The
2022 British Columbia general election was held on September 24, 2022 to elect the Legislative Assembly of British Columbia, the second-largest province in the Commonwealth of Canada. The election was called on August 16, 2022, to be held two weeks before the election's statutory deadline of October 8th. 91 single-member seats in the Legislative Assembly were up for re-election by method of single-transferable vote.
The 2018 general election had seen the Liberal-Reform coalition government of George Abbott defeated decisively in a landslide, with the governing centrist Liberals reduced to the third party behind their coalition partner, the right-populist Reform, who also lost seats. The Co-operative Commonwealth Federation of British Columbia (CCF-BC), led by former federal Cabinet minister Nathan Cullen, had earned 55 seats, their best result proportionately and in seat count since 2002's "Rankin Revolution." The Cullen government had been elected in large part due to concerns in BC about a slowing economy with unemployment increasing 45% over the course of 2018 (Canada entered the late 2010s recession earlier than most other developed countries), a cost-of-living crisis particularly attached to rising rents, automobile and health insurance co-payments, and a series of bribery and corruption scandals from the ruling Liberals in addition to a sense that Reform had pulled the governing coalition sharply to the right. To that end, the Cullen government embarked on delivering its ambitious electoral manifesto and raised the minimum wage by 25% in 2019 and by a further 10% in 2021, extended unemployment benefits, introduced a phased-in rise in British Columbia's novel carbon tax combined with the first-ever "carbon dividend" and introduced a new, simplified income tax reform. The Cullen government also put in place funding for new roads and bridges across the province, fully funded extensions to the SkyTrain rapid transit system in Greater Vancouver, and in June of 2021 earned the province the right to host the 2028 Winter Olympic Games.
The British Columbian economy remained stagnant, however, as the crucial trade partner United States entered recession in late 2019 and global equities entered a bear market in 2020 that would last late into the following year, limiting FDI in the province. Missteps by the Cullen Cabinet, such as a particularly infamous austerity policy cutting funding for universities and raising student fees while lowering total enrollment, emboldened the opposition, which had elected two new leaders - former MP Sukh Dhaliwal for the Liberals, who defeated several candidates to his right in the 2020 BC Liberal leadership election and was seen as moving his party back to the middle to appeal to suburbanites and wealthy but socially liberal Vancouver voters (the party's traditional base), while Reform's choice of John Rustad in mid-2019 was regarded as a shift further to the hard-right. A well-publicized spike in crime and strikes by teachers, transit workers and other public employees across the province in fall of 2021 led to the first polling lead by the Liberals in five years; however, an improving economic outlook, particularly throughout 2022, with falling energy and housing costs, good feelings after the securing of the Olympics in a less controversial and more consensus-oriented fashion than the 1986 edition, and a 30% reduction in unemployment over a twelve-month period boosted the CCF in time for the election.

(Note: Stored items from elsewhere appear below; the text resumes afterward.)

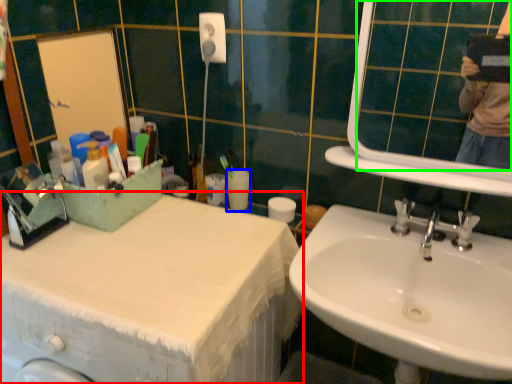 Question: Which object is positioned closest to counter top (highlighted by a red box)? Select from toilet paper (highlighted by a blue box) and mirror (highlighted by a green box).

Choices:
 (A) toilet paper
 (B) mirror

Answer: (A) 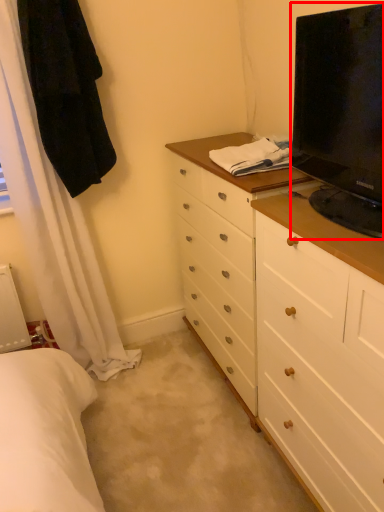 Question: From the image's perspective, where is television (annotated by the red box) located in relation to robe in the image?

Choices:
 (A) below
 (B) above

Answer: (A) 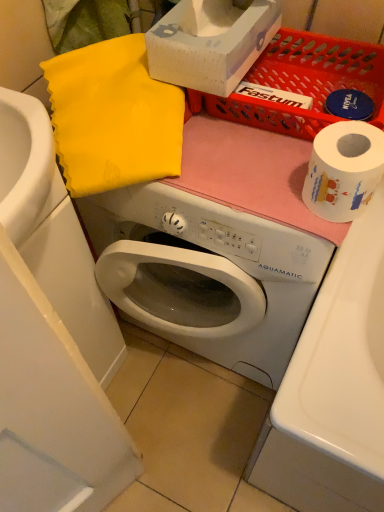 Question: Does white paper at right appear on the left side of white cardboard box at upper center?

Choices:
 (A) no
 (B) yes

Answer: (A)

Question: Does white paper at right turn towards white cardboard box at upper center?

Choices:
 (A) no
 (B) yes

Answer: (A)

Question: Would you say white paper at right contains white cardboard box at upper center?

Choices:
 (A) yes
 (B) no

Answer: (B)

Question: Can you confirm if white paper at right is shorter than white cardboard box at upper center?

Choices:
 (A) yes
 (B) no

Answer: (A)

Question: From the image's perspective, is white paper at right below white cardboard box at upper center?

Choices:
 (A) no
 (B) yes

Answer: (B)

Question: Is point (334, 148) closer or farther from the camera than point (246, 57)?

Choices:
 (A) farther
 (B) closer

Answer: (B)

Question: Considering the positions of white paper at right and white cardboard box at upper center in the image, is white paper at right taller or shorter than white cardboard box at upper center?

Choices:
 (A) short
 (B) tall

Answer: (A)

Question: Is white paper at right bigger or smaller than white cardboard box at upper center?

Choices:
 (A) small
 (B) big

Answer: (A)

Question: From the image's perspective, relative to white cardboard box at upper center, is white paper at right above or below?

Choices:
 (A) above
 (B) below

Answer: (B)

Question: From a real-world perspective, is white cardboard box at upper center physically located above or below white paper at right?

Choices:
 (A) above
 (B) below

Answer: (A)

Question: Visually, is white cardboard box at upper center positioned to the left or to the right of white paper at right?

Choices:
 (A) right
 (B) left

Answer: (B)

Question: Is white cardboard box at upper center situated inside white paper at right or outside?

Choices:
 (A) inside
 (B) outside

Answer: (B)

Question: Considering their positions, is white cardboard box at upper center located in front of or behind white paper at right?

Choices:
 (A) behind
 (B) front

Answer: (A)

Question: Is white glossy sink at lower left spatially inside white paper at right, or outside of it?

Choices:
 (A) outside
 (B) inside

Answer: (A)

Question: Is point (87, 305) closer or farther from the camera than point (327, 177)?

Choices:
 (A) farther
 (B) closer

Answer: (A) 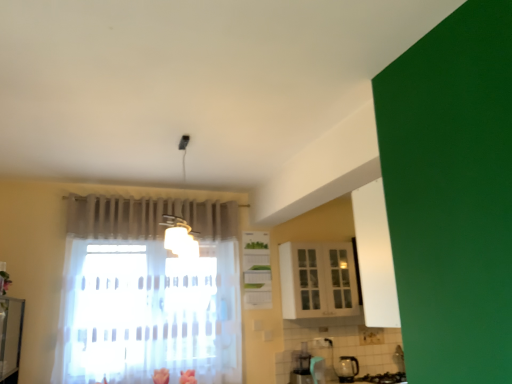 Question: From the image's perspective, is transparent glass kettle at lower right on white glossy cabinet at upper center, acting as the first cabinetry starting from the right?

Choices:
 (A) no
 (B) yes

Answer: (A)

Question: Is transparent glass kettle at lower right positioned beyond the bounds of white glossy cabinet at upper center, acting as the first cabinetry starting from the right?

Choices:
 (A) no
 (B) yes

Answer: (B)

Question: Can you confirm if transparent glass kettle at lower right is wider than white glossy cabinet at upper center, the 2th cabinetry in the left-to-right sequence?

Choices:
 (A) no
 (B) yes

Answer: (A)

Question: Does transparent glass kettle at lower right come in front of white glossy cabinet at upper center, acting as the first cabinetry starting from the right?

Choices:
 (A) yes
 (B) no

Answer: (B)

Question: Considering the relative sizes of transparent glass kettle at lower right and white glossy cabinet at upper center, the 2th cabinetry in the left-to-right sequence, in the image provided, is transparent glass kettle at lower right shorter than white glossy cabinet at upper center, the 2th cabinetry in the left-to-right sequence,?

Choices:
 (A) no
 (B) yes

Answer: (B)

Question: Looking at the image, does transparent glass kettle at lower right seem bigger or smaller compared to white glossy cabinet at upper center, acting as the first cabinetry starting from the right?

Choices:
 (A) big
 (B) small

Answer: (B)

Question: In the image, is transparent glass kettle at lower right on the left side or the right side of white glossy cabinet at upper center, the 2th cabinetry in the left-to-right sequence?

Choices:
 (A) left
 (B) right

Answer: (B)

Question: Considering the positions of transparent glass kettle at lower right and white glossy cabinet at upper center, acting as the first cabinetry starting from the right, in the image, is transparent glass kettle at lower right wider or thinner than white glossy cabinet at upper center, acting as the first cabinetry starting from the right,?

Choices:
 (A) thin
 (B) wide

Answer: (A)

Question: From a real-world perspective, is transparent glass kettle at lower right above or below white glossy cabinet at upper center, acting as the first cabinetry starting from the right?

Choices:
 (A) above
 (B) below

Answer: (B)

Question: Visually, is white glossy cabinet at upper center, acting as the first cabinetry starting from the right, positioned to the left or to the right of transparent glass kettle at lower right?

Choices:
 (A) right
 (B) left

Answer: (B)

Question: Considering the positions of white glossy cabinet at upper center, acting as the first cabinetry starting from the right, and transparent glass kettle at lower right in the image, is white glossy cabinet at upper center, acting as the first cabinetry starting from the right, bigger or smaller than transparent glass kettle at lower right?

Choices:
 (A) small
 (B) big

Answer: (B)

Question: Is point (335, 279) positioned closer to the camera than point (352, 362)?

Choices:
 (A) farther
 (B) closer

Answer: (A)

Question: From the image's perspective, relative to transparent glass kettle at lower right, is white glossy cabinet at upper center, acting as the first cabinetry starting from the right, above or below?

Choices:
 (A) below
 (B) above

Answer: (B)

Question: Considering the positions of white glossy cabinet at center, the 1th cabinetry viewed from the left, and white glossy cabinet at upper center, acting as the first cabinetry starting from the right, in the image, is white glossy cabinet at center, the 1th cabinetry viewed from the left, wider or thinner than white glossy cabinet at upper center, acting as the first cabinetry starting from the right,?

Choices:
 (A) wide
 (B) thin

Answer: (B)

Question: Does point (260, 241) appear closer or farther from the camera than point (313, 269)?

Choices:
 (A) farther
 (B) closer

Answer: (A) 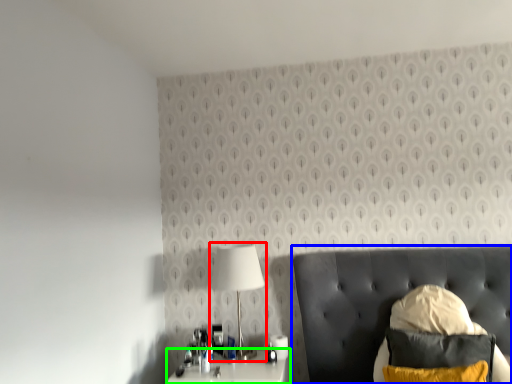 Question: Estimate the real-world distances between objects in this image. Which object is farther from lamp (highlighted by a red box), furniture (highlighted by a blue box) or nightstand (highlighted by a green box)?

Choices:
 (A) furniture
 (B) nightstand

Answer: (A)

The CCF won the election with a reduced majority of 48 seats, but dramatically outperformed their polling, winning 45% of the vote, their best percentage since 2002. While the Dhaliwal Liberals underperformed their polling, an efficient campaign focused on the Lower Mainland rather than contested seats in the Interior where Reform and the CCF competed more than doubled their seat count and made Dhaliwal the first-ever Indo-Canadian, and indeed visible-minority, Opposition Leader in Canadian history. Rustad's Reform lost seven seats, generally in the Lower Mainland, to become an even more Fraser Valley and BC Interior based party, and having lost its status of Official Opposition Rustad announced he would resign as party leader by mid-2023. The election's results were carefully scrutinized, being the second major provincial election (after Manitoba in 2021) in the wake of the 2020 federal election, which had seen the remarkable success of the left-nationalist, anti-globalization and anti-American Canadian Action Party; however, the CAP's BC affiliate did not earn a breakthrough, and the decline of the increasingly right-nationalist Reform suggested that the populist surge in Canada in the late 2010s may be abating.